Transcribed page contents

* * *

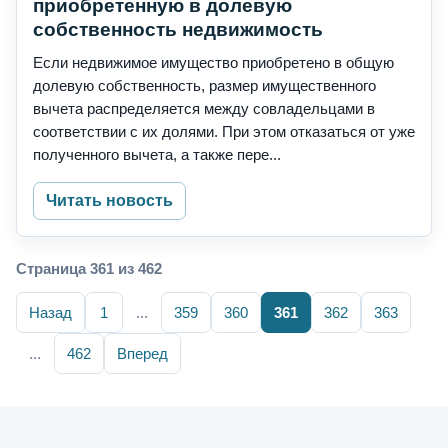
приобретенную в долевую
собственность недвижимость
Если недвижимое имущество приобретено в общую
долевую собственность, размер имущественного
вычета распределяется между совладельцами в
соответствии с их долями. При этом отказаться от уже
полученного вычета, а также пере...
Читать новость
Страница 361 из 462
Назад
1
...
359
360
361
362
363
...
462
Вперед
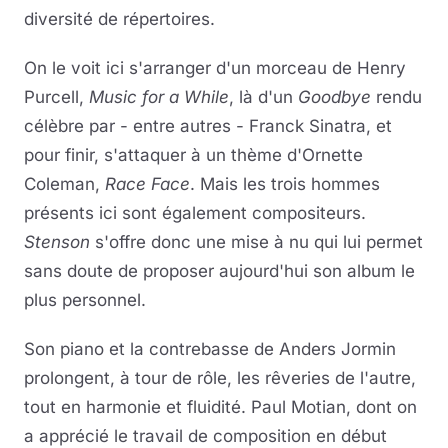
diversité de répertoires.
On le voit ici s'arranger d'un morceau de Henry
Purcell,
Music for a While
, là d'un
Goodbye
rendu
célèbre par - entre autres - Franck Sinatra, et
pour finir, s'attaquer à un thème d'Ornette
Coleman,
Race Face
. Mais les trois hommes
présents ici sont également compositeurs.
Stenson
s'offre donc une mise à nu qui lui permet
sans doute de proposer aujourd'hui son album le
plus personnel.
Son piano et la contrebasse de Anders Jormin
prolongent, à tour de rôle, les rêveries de l'autre,
tout en harmonie et fluidité. Paul Motian, dont on
a apprécié le travail de composition en début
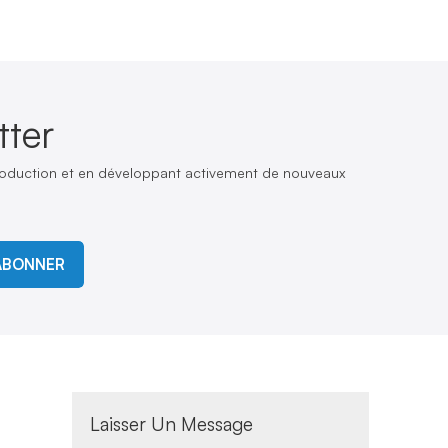
ter
production et en développant activement de nouveaux
ABONNER
s
Laisser Un Message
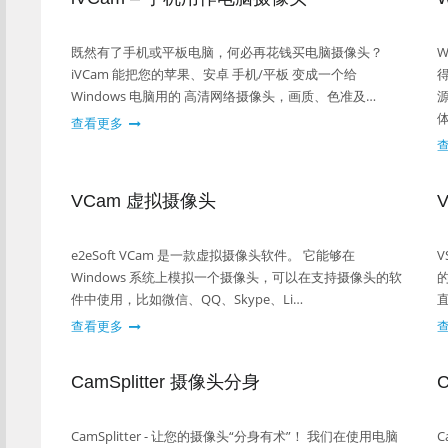
既然有了手机或平板电脑，何必再花钱买电脑摄像头？
iVCam 能把您的苹果、安卓 手机/平板 变成一个给
Windows 电脑用的 高清网络摄像头，画质、色准及…
查看更多
VCam 虚拟摄像头
e2eSoft VCam 是一款虚拟摄像头软件。 它能够在
Windows 系统上模拟一个摄像头，可以在支持摄像头的软
件中使用，比如微信、QQ、Skype、Li…
查看更多
CamSplitter 摄像头分身
CamSplitter - 让您的摄像头“分身有术”！ 我们在使用电脑
C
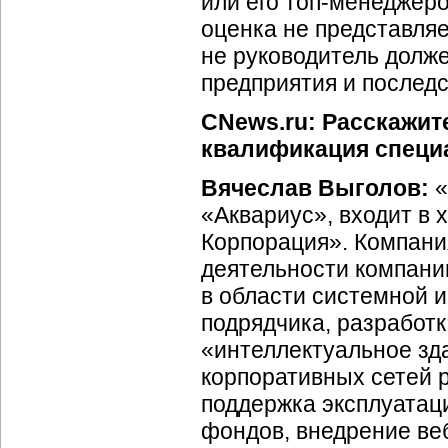
или его топ-менеджеро
оценка не представляе
не руководитель долже
предприятия и последс
CNews.ru: Расскажит
квалификация специ
Вячеслав Выголов:
«
«Аквариус», входит в
Корпорация». Компания
деятельности компани
в области системной 
подрядчика, разработк
«интеллектуальное зд
корпоративных сетей 
поддержка эксплуатац
фондов, внедрение ве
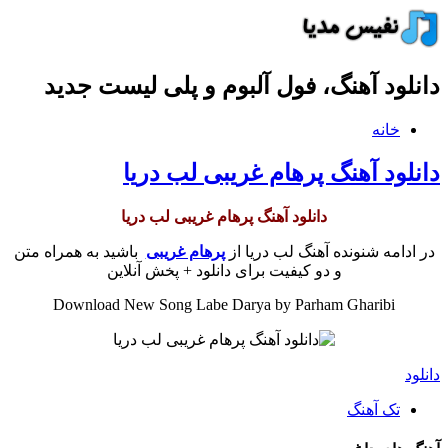
دانلود آهنگ، فول آلبوم و پلی لیست جدید
خانه
دانلود آهنگ پرهام غریبی لب دریا
دانلود آهنگ پرهام غریبی لب دریا
در ادامه شنونده آهنگ لب دریا از
پرهام غریبی
باشید به همراه متن
و دو کیفیت برای دانلود + پخش آنلاین
Download New Song Labe Darya by Parham Gharibi
دانلود
تک آهنگ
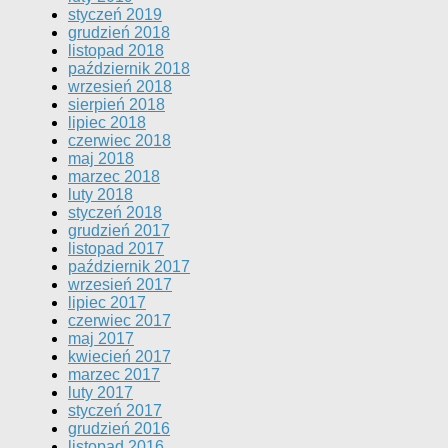
styczeń 2019
grudzień 2018
listopad 2018
październik 2018
wrzesień 2018
sierpień 2018
lipiec 2018
czerwiec 2018
maj 2018
marzec 2018
luty 2018
styczeń 2018
grudzień 2017
listopad 2017
październik 2017
wrzesień 2017
lipiec 2017
czerwiec 2017
maj 2017
kwiecień 2017
marzec 2017
luty 2017
styczeń 2017
grudzień 2016
listopad 2016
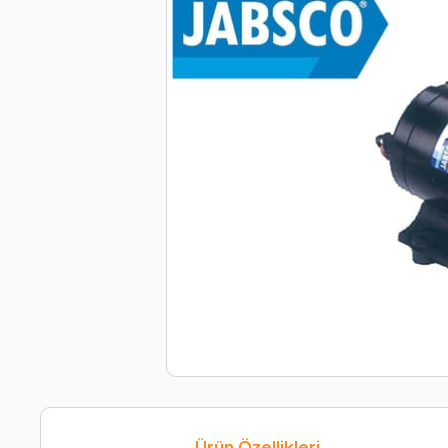
Ürün Özellikleri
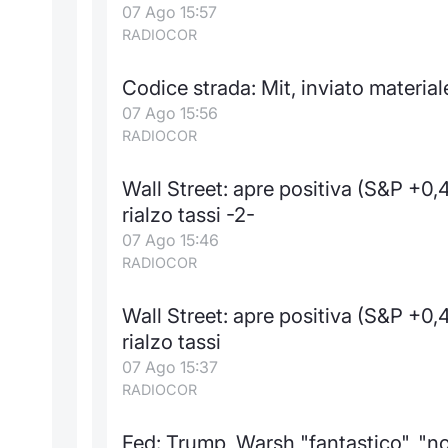
07 Ago 15:57
RADIOCOR
Codice strada: Mit, inviato material
07 Ago 15:56
RADIOCOR
Wall Street: apre positiva (S&P +0
rialzo tassi -2-
07 Ago 15:46
RADIOCOR
Wall Street: apre positiva (S&P +0
rialzo tassi
07 Ago 15:37
RADIOCOR
Fed: Trump, Warsh "fantastico", "non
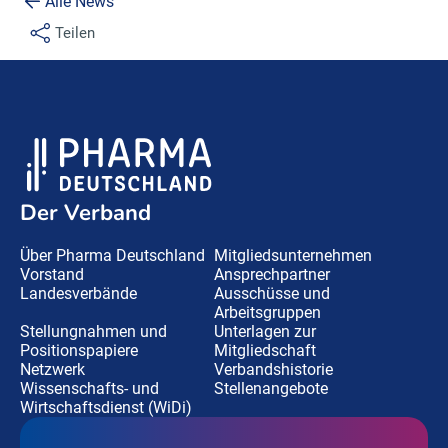
Alle News
Teilen
Der Verband
Über Pharma Deutschland
Mitgliedsunternehmen
Vorstand
Ansprechpartner
Landesverbände
Ausschüsse und
Arbeitsgruppen
Stellungnahmen und
Unterlagen zur
Positionspapiere
Mitgliedschaft
Netzwerk
Verbandshistorie
Wissenschafts- und
Stellenangebote
Wirtschaftsdienst (WiDi)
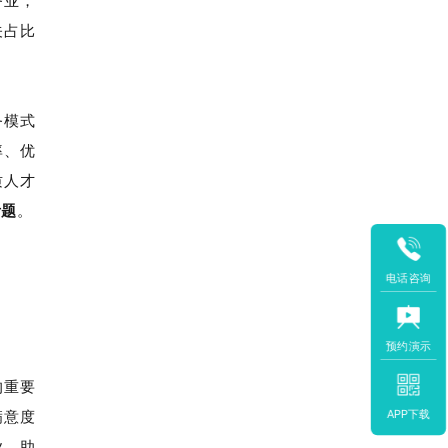
关占比
务模式
率、优
质人才
考题
。
电话咨询
预约演示
的重要
满意度
APP下载
业，助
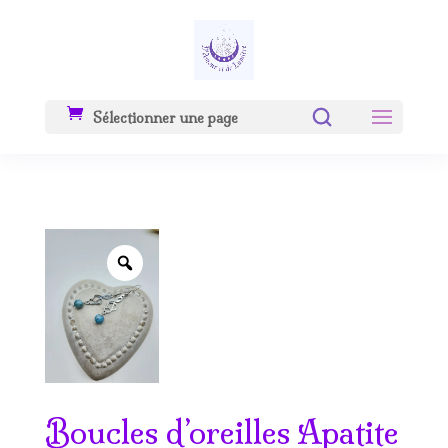
Sélectionner une page
Zoom
Boucles d’oreilles Apatite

* * *

Exercise brief
Scan the records for the string "собственность". Copy each line in which it appears.

Solution to this problem
собственность недвижимость
долевую собственность, размер имущественного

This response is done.